BASIC HISTORY OF OSCAR SCHINDLER: DUDE (not a great man, just a man) WHO WANTED TO MAKE A CRAPTON OF MONEY OFF CHEAP LABOR IN WWII MOVES TO NAZI-OCCUPIED POLAND AND STARTS UP A FACTORY TO PROFIT OFF CHEAP LABOR. Then. as the war goes on, he eventually brings more Jews into his factory, and ends up building a better-conditions ghetto for them, and also ends up keeping them alive. He evacuated them, towards the end of the war, and many of the staff's families, and kept them safe. So he was a regular man who did a great thing.
Watch Schindler's List.
One of the first parts of the museum included a section on what Poland was like fo rthe Germans, including a lot of the atrocities the SS would pull, including stuff like transporting 7 (i think intelligensia?) Poles to be publicly executed, where the Soldiers made the jews not only actually hang the men, but also bury them. Apparently the Nazis would run around taking pictures to use in their Propaganda. Also it had a repro display of one of the cells that they'd house people in and torture them. Next to this display in a tiny alcove was "A box made from human skin" and when i went to peak in (which i wasn't originally even going to do, except that i kept thinking of the Necronomicon and got curious) it looked so much like normal brown leather it made me feel sick and i had to immediately work not to start breaking down into sobs; i just couldn't take any more pictures.
across from this were some of the photos taken of the 7 men from that first public execution. Hanged.
There were also some repros of panzer tanks and the guns attached and the guide we had was like "maybe the boys will know what i'm talking about" and i got insulted, but said nothing. There were also some amazing displays of life-size photos and explanations, and then when you looked below, there were jutted-out cabinet displays of the artifacts used by people. Coins, medals, dolls, letters, clothes, stamps, and guns.
In this room, every single tile is a white square with a black swastika, and it's both alarming and uncomfortable, but then you realize people are WALKING on it, so maybe it's supposed to be symbolic of triumph and not letting such a legacy rise up again. The guide explained only that during nazi occupation, swastikas were like the flag; never to be on the ground or below someone's feet. and also that the tiles were made especially for this museum.

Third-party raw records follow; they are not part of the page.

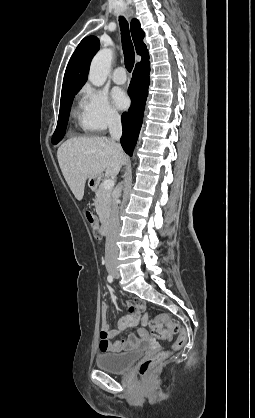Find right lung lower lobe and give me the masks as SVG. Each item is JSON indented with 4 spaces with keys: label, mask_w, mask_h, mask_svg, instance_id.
Instances as JSON below:
<instances>
[{
    "label": "right lung lower lobe",
    "mask_w": 255,
    "mask_h": 418,
    "mask_svg": "<svg viewBox=\"0 0 255 418\" xmlns=\"http://www.w3.org/2000/svg\"><path fill=\"white\" fill-rule=\"evenodd\" d=\"M150 63L135 66L128 94L132 100V106L128 112L122 115L123 134L121 145L125 152L132 155L134 146L141 129L148 86L150 83Z\"/></svg>",
    "instance_id": "98d812e1"
}]
</instances>
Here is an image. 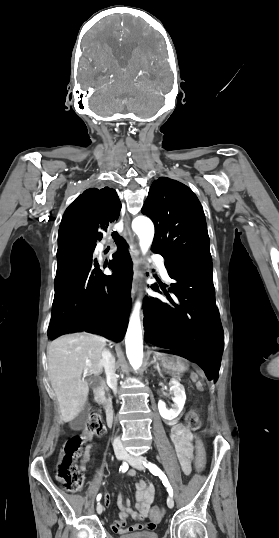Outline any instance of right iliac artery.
Wrapping results in <instances>:
<instances>
[{
	"label": "right iliac artery",
	"instance_id": "obj_1",
	"mask_svg": "<svg viewBox=\"0 0 279 538\" xmlns=\"http://www.w3.org/2000/svg\"><path fill=\"white\" fill-rule=\"evenodd\" d=\"M128 470V464L124 461L120 467V471L122 472H126ZM102 495L101 494H98L97 496V501H100Z\"/></svg>",
	"mask_w": 279,
	"mask_h": 538
}]
</instances>
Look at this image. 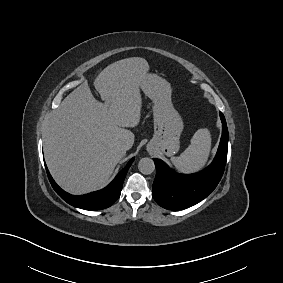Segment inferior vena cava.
I'll use <instances>...</instances> for the list:
<instances>
[{"label":"inferior vena cava","mask_w":283,"mask_h":283,"mask_svg":"<svg viewBox=\"0 0 283 283\" xmlns=\"http://www.w3.org/2000/svg\"><path fill=\"white\" fill-rule=\"evenodd\" d=\"M122 146H123V148H124V149H126V150H128V149H129V144H127V143H123V145H122Z\"/></svg>","instance_id":"inferior-vena-cava-1"}]
</instances>
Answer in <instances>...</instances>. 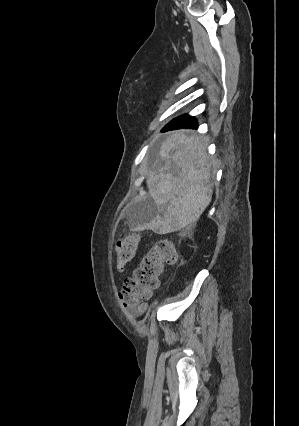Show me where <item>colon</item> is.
<instances>
[{"label": "colon", "instance_id": "1", "mask_svg": "<svg viewBox=\"0 0 299 426\" xmlns=\"http://www.w3.org/2000/svg\"><path fill=\"white\" fill-rule=\"evenodd\" d=\"M139 236L130 234L116 244V262L120 270L135 258ZM176 249L170 238H161L143 255L132 275L125 279L119 298L124 307L136 314H140L144 305L159 286V277L164 267L174 263Z\"/></svg>", "mask_w": 299, "mask_h": 426}]
</instances>
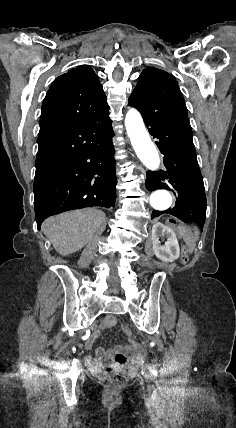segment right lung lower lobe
<instances>
[{"label":"right lung lower lobe","mask_w":236,"mask_h":428,"mask_svg":"<svg viewBox=\"0 0 236 428\" xmlns=\"http://www.w3.org/2000/svg\"><path fill=\"white\" fill-rule=\"evenodd\" d=\"M109 112L39 135L34 179L38 229L49 216L84 207H114L117 184Z\"/></svg>","instance_id":"obj_1"}]
</instances>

one part of the museum is very dark and is made of a stone floor and a broken brick ceiling. The ceiling is meant to symbolize the lack of hope of the jews of escape, and the walls are repro ghetto walls. I can't really describe the shape very well, except maybe to say that they were long rectangles with semicircles at the top.
Like so (this is the last section of the Krakow ghetto wall). but as a dark, narrow hallway, in a building. These are the shapes that Jewish gravestones take. This fence/wall went all the way around the ghetto, and they made the Jews build it. (of course). in the museum, this part is hot and suffocating and claustrophobic.
Only a small part of the building is actually Dedicated to Oscar Schindler, where they kept the original files, one of the desks, the floors, and some of the pots made. the floors are incredibly loud, especially if you get a lot of people in their at once, because the wood is old and it squeaks a LOT. in his office, there is a hollow column that you can walk through that is silver (like the metal of the factory) and painted with lists of the names of people saved by Schindler. About eye level (i'm 5'10") or a little higher, on the right, as you exit through the tube, you see five people with the last name "Katz" Or, anyway, i did. and it struck me that he saved an entire family. Each one of those names was a person. and those were a family.
After exiting those rooms, there are examples of propaganda on the walls. Gross caricatures of soviets gabbingbup women and jews bentnover money and transactions. We were moving too fast to get a good look at them, but back home we should fucking change the redskins and the chiefs to something else. Goddamn.
The museum is in chronological order, and also has multimedia displays, and is crowded, but our guide was loud enough to be heard, and (though we picked up 2 or 3 people as we went), we were half the size of the group from the underground tour. As you exit the museum, you stop in a white room with bits of text in 6 different languages. Polish, English, Russian, German, Hebrew, and I think the last one must have been Czech, or something. Of course, all I could read were the snippets of english, and there are also spinning pillars (the last spinning pillars we saw were in the German part, so it was really interesting symmetry there) with these snippets of story.
the room smells like crayons, because if you touch the walls, they're warm. They are coated in wax, so that you realize that these stories are living, and made up of humanity, and as you walk out towards the exit, there are portraits hung up of the jews saved by Oscar Schindler, and you learn that the way he survived for the rest of his days was through the money given him by those same saved Jews.
the speech of the gestapo in Jagiellonian when they closed it down.
death poster with a list of names of people to be executed.